Two Poems

by Josh Mahler

And the Light Revealed

Memory is dangerous if left unattended—
the corner of my eye
defining a silhouette, a sinister shape.
I flinch at the caw from the crow
perched on the edge of the building.

I quicken my pace, aware of symbols.
The crunching beneath my body
simply acorns falling
from leafless branches, the single seeds
now confetti rustling in the wind.

Nothing else strange that day,
except the cracked curb that clipped
my right shoe. The gash where the toe
would be my failure to observe
the obvious, and choose a different way.

After I leave for the night,
I drive home and cook dinner,
lie in bed and read a book of poems—
words arranged for my mind
to ask, Where does an echo end?

The Way It Is

She sits on the couch in the family room.
She is crocheting a new blanket.
The dog at her feet
whimpers in sleep.

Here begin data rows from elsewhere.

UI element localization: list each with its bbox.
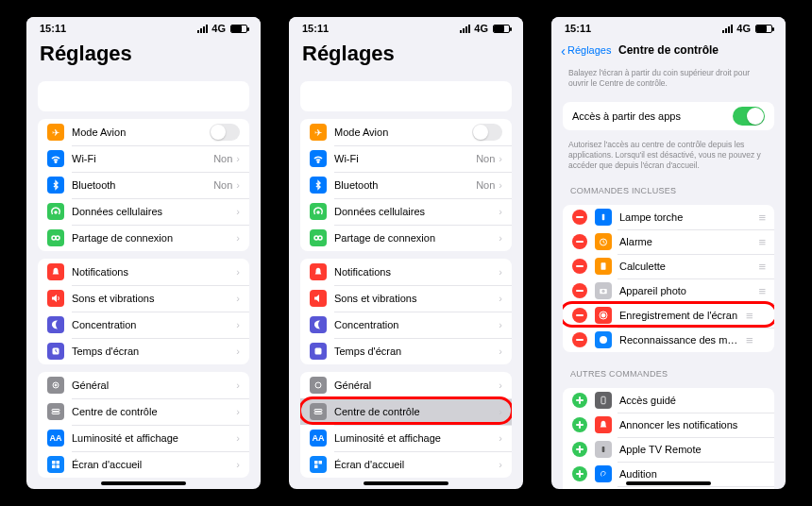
row-flashlight[interactable]: Lampe torche ≡ (563, 205, 774, 229)
remove-button[interactable] (572, 308, 587, 323)
row-calculator[interactable]: Calculette ≡ (563, 254, 774, 278)
control-center-content[interactable]: Balayez l'écran à partir du coin supérie… (551, 66, 786, 489)
row-sounds[interactable]: Sons et vibrations › (300, 285, 512, 312)
screenshot-1-settings: 15:11 4G Réglages ✈ Mode Avion Wi-Fi Non… (26, 17, 261, 489)
row-sounds[interactable]: Sons et vibrations › (38, 285, 249, 312)
screentime-icon (47, 343, 64, 360)
row-homescreen[interactable]: Écran d'accueil › (38, 451, 249, 478)
row-screen-recording[interactable]: Enregistrement de l'écran ≡ (563, 303, 774, 328)
notifications-icon (47, 263, 64, 280)
chevron-right-icon: › (499, 179, 502, 191)
chevron-right-icon: › (499, 319, 502, 330)
home-indicator[interactable] (626, 481, 711, 485)
row-appletv[interactable]: Apple TV Remote (563, 437, 774, 462)
svg-rect-24 (602, 214, 605, 221)
row-screentime[interactable]: Temps d'écran › (300, 338, 512, 364)
status-time: 15:11 (565, 23, 591, 34)
row-notifications[interactable]: Notifications › (38, 259, 249, 285)
chevron-right-icon: › (236, 380, 240, 391)
row-general[interactable]: Général › (38, 372, 249, 398)
row-access-apps[interactable]: Accès à partir des apps (563, 102, 774, 130)
drag-handle-icon[interactable]: ≡ (758, 235, 765, 249)
wifi-icon (47, 150, 64, 167)
home-indicator[interactable] (101, 481, 186, 485)
add-button[interactable] (572, 393, 587, 408)
row-guided-access[interactable]: Accès guidé (563, 388, 774, 413)
svg-rect-23 (314, 465, 318, 469)
hearing-icon (595, 465, 612, 482)
row-homescreen[interactable]: Écran d'accueil › (300, 451, 512, 478)
row-cellular[interactable]: Données cellulaires › (38, 198, 249, 225)
row-notifications[interactable]: Notifications › (300, 259, 512, 285)
chevron-right-icon: › (499, 293, 502, 304)
add-button[interactable] (572, 442, 587, 457)
drag-handle-icon[interactable]: ≡ (758, 211, 765, 225)
row-cellular[interactable]: Données cellulaires › (300, 198, 512, 225)
focus-icon (310, 316, 327, 333)
chevron-right-icon: › (236, 293, 240, 304)
remove-button[interactable] (572, 332, 587, 347)
drag-handle-icon[interactable]: ≡ (746, 333, 753, 347)
toggle-airplane[interactable] (210, 124, 240, 141)
row-control-center[interactable]: Centre de contrôle › (300, 398, 512, 425)
row-display[interactable]: AA Luminosité et affichage › (300, 425, 512, 451)
row-wifi[interactable]: Wi-Fi Non › (300, 145, 512, 172)
row-display[interactable]: AA Luminosité et affichage › (38, 425, 249, 451)
row-control-center[interactable]: Centre de contrôle › (38, 398, 249, 425)
calculator-icon (595, 258, 612, 275)
svg-rect-9 (52, 461, 56, 464)
signal-icon (197, 25, 208, 33)
drag-handle-icon[interactable]: ≡ (758, 284, 765, 298)
status-indicators: 4G (197, 23, 247, 34)
add-button[interactable] (572, 466, 587, 481)
svg-rect-20 (314, 413, 322, 414)
row-music-recognition[interactable]: Reconnaissance des morce... ≡ (563, 328, 774, 352)
search-field[interactable] (38, 81, 249, 111)
drag-handle-icon[interactable]: ≡ (758, 260, 765, 274)
row-announce[interactable]: Annoncer les notifications (563, 413, 774, 437)
drag-handle-icon[interactable]: ≡ (746, 309, 753, 323)
row-cards[interactable]: Cartes (563, 486, 774, 489)
row-wifi[interactable]: Wi-Fi Non › (38, 145, 249, 172)
settings-content[interactable]: ✈ Mode Avion Wi-Fi Non › Bluetooth Non › (26, 74, 261, 485)
row-hotspot[interactable]: Partage de connexion › (38, 225, 249, 251)
svg-rect-11 (52, 465, 56, 469)
toggle-airplane[interactable] (472, 124, 502, 141)
row-focus[interactable]: Concentration › (300, 312, 512, 338)
chevron-right-icon: › (499, 406, 502, 417)
hint-swipe: Balayez l'écran à partir du coin supérie… (551, 66, 786, 94)
settings-content[interactable]: ✈ Mode Avion Wi-Fi Non › Bluetooth Non ›… (289, 74, 523, 485)
svg-point-3 (56, 236, 59, 240)
row-mode-avion[interactable]: ✈ Mode Avion (38, 119, 249, 145)
row-alarm[interactable]: Alarme ≡ (563, 229, 774, 254)
row-bluetooth[interactable]: Bluetooth Non › (300, 172, 512, 198)
row-mode-avion[interactable]: ✈ Mode Avion (300, 119, 512, 145)
remove-button[interactable] (572, 283, 587, 298)
row-focus[interactable]: Concentration › (38, 312, 249, 338)
label: Wi-Fi (72, 153, 213, 164)
label: Partage de connexion (72, 232, 236, 244)
search-field[interactable] (300, 81, 512, 111)
remove-button[interactable] (572, 234, 587, 249)
chevron-right-icon: › (499, 432, 502, 444)
row-hotspot[interactable]: Partage de connexion › (300, 225, 512, 251)
remove-button[interactable] (572, 259, 587, 274)
row-general[interactable]: Général › (300, 372, 512, 398)
row-screentime[interactable]: Temps d'écran › (38, 338, 249, 364)
label: Appareil photo (619, 285, 754, 296)
wifi-icon (310, 150, 327, 167)
row-camera[interactable]: Appareil photo ≡ (563, 278, 774, 303)
toggle-access-apps[interactable] (733, 107, 765, 126)
music-recog-icon (595, 331, 612, 348)
label: Sons et vibrations (72, 293, 236, 304)
label: Reconnaissance des morce... (619, 334, 742, 346)
add-button[interactable] (572, 417, 587, 432)
back-button[interactable]: ‹ Réglages (561, 42, 611, 59)
sounds-icon (310, 290, 327, 307)
row-bluetooth[interactable]: Bluetooth Non › (38, 172, 249, 198)
battery-icon (755, 25, 772, 33)
label: Notifications (72, 266, 236, 278)
home-indicator[interactable] (364, 481, 448, 485)
remove-button[interactable] (572, 210, 587, 225)
chevron-right-icon: › (236, 346, 240, 357)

The window reveals
a much too confident squirrel
scurrying across
the banister of the weather-worn deck.
She pretends not to notice.

He stifles a laugh
as both his mother and the dog,
now alert to a familiar smell,
take in the movement.
The pendulum click
of the clock hanging above the fireplace
is all that is left
to hear this Sunday morning.

After he died
she wanted him to visit
more and more. It is not that
she missed him so much, more feared
the certainty of the silent house
and the inevitability
of what the dog already knew
and what we take a lifetime to learn.

Josh Mahler lives and writes in Virginia. His poems have appeared in Denver Quarterly, Tar River Poetry, Quarter After Eight, South Dakota Review, The Louisville Review, The Carolina Quarterly, Valparaiso Poetry Review, Potomac Review, The Southern Poetry Anthology, from Texas Review Press, and elsewhere.